Transforming dancescapesComment on this story
Turning 21 signifies coming of age. That’s why Moving into Dance Mophatong’s 2012 season celebrates two decades of dance training which has produced significant dancers, choreographers, teachers and administrators.
At the Dance Factory tomorrow night 21 opens with Robyn Orlin’s commissioned Beauty Remained for just a moment then returned gently to her starting position… followed by MIDM founder Sylvia Glasser’s iconic Tranceformations (November 29-December 2).
Glasser reflects on her own educational origins and inspirations.
AS: What was your first memory of dancing?
SG: A tap class in Pietersberg with Thelma Wilson. I was four years old. I had pigeon toes and my mother was told to take me. When I was eight I started ballet with Moira Maudsley. I also took modern, Spanish and tap. When we visited our family in (then) Rhodesia I did a class with Elaine Archibald who made the mistake of telling my mother I was very talented.
Why did you study at the London College of Dance and Drama when you were 18?
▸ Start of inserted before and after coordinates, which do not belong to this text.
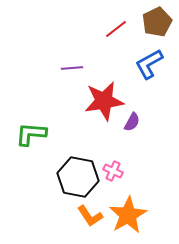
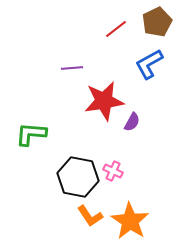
orange star: moved 2 px right, 6 px down; rotated 9 degrees counterclockwise
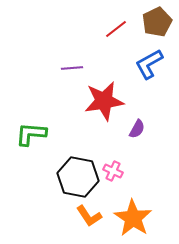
purple semicircle: moved 5 px right, 7 px down
orange L-shape: moved 1 px left
orange star: moved 3 px right, 3 px up
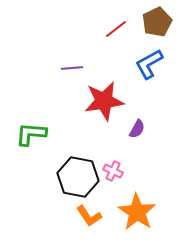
orange star: moved 4 px right, 6 px up
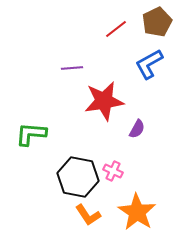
orange L-shape: moved 1 px left, 1 px up
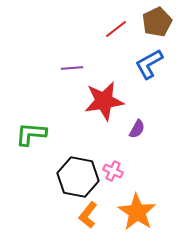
orange L-shape: rotated 72 degrees clockwise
When I could not take my elementary exam because I had pneumonia, I had to go to London in 1961 because the examiners only came to South Africa every two years. My father wanted me to be a book keeper, my teachers wanted me to be a lawyer, but I always wanted to teach – something.
At the college I studied ballet (Royal Academy of Dancing and Cecchetti), ISTD modern, the Graham technique, national dancing (which I loved the most) from all over the world except Africa, natural movement, anatomy, physiology, teaching methodology, history of dancing and ballroom dancing.
I was a qualified ballroom dance teacher and on my return to South Africa in 1963 I taught it at Redhill School as well as ballet and creative movement at End Street Convent.
I started the Sylvia Glasser Contemporary Dance Group in1971 and first taught contemporary dance at the Nugget Street Moth Hall in 1964.
Your educational background fed into your developing an Afrocentric blueprint for vocational dance training in 1992. What was your prime motivation for doing this?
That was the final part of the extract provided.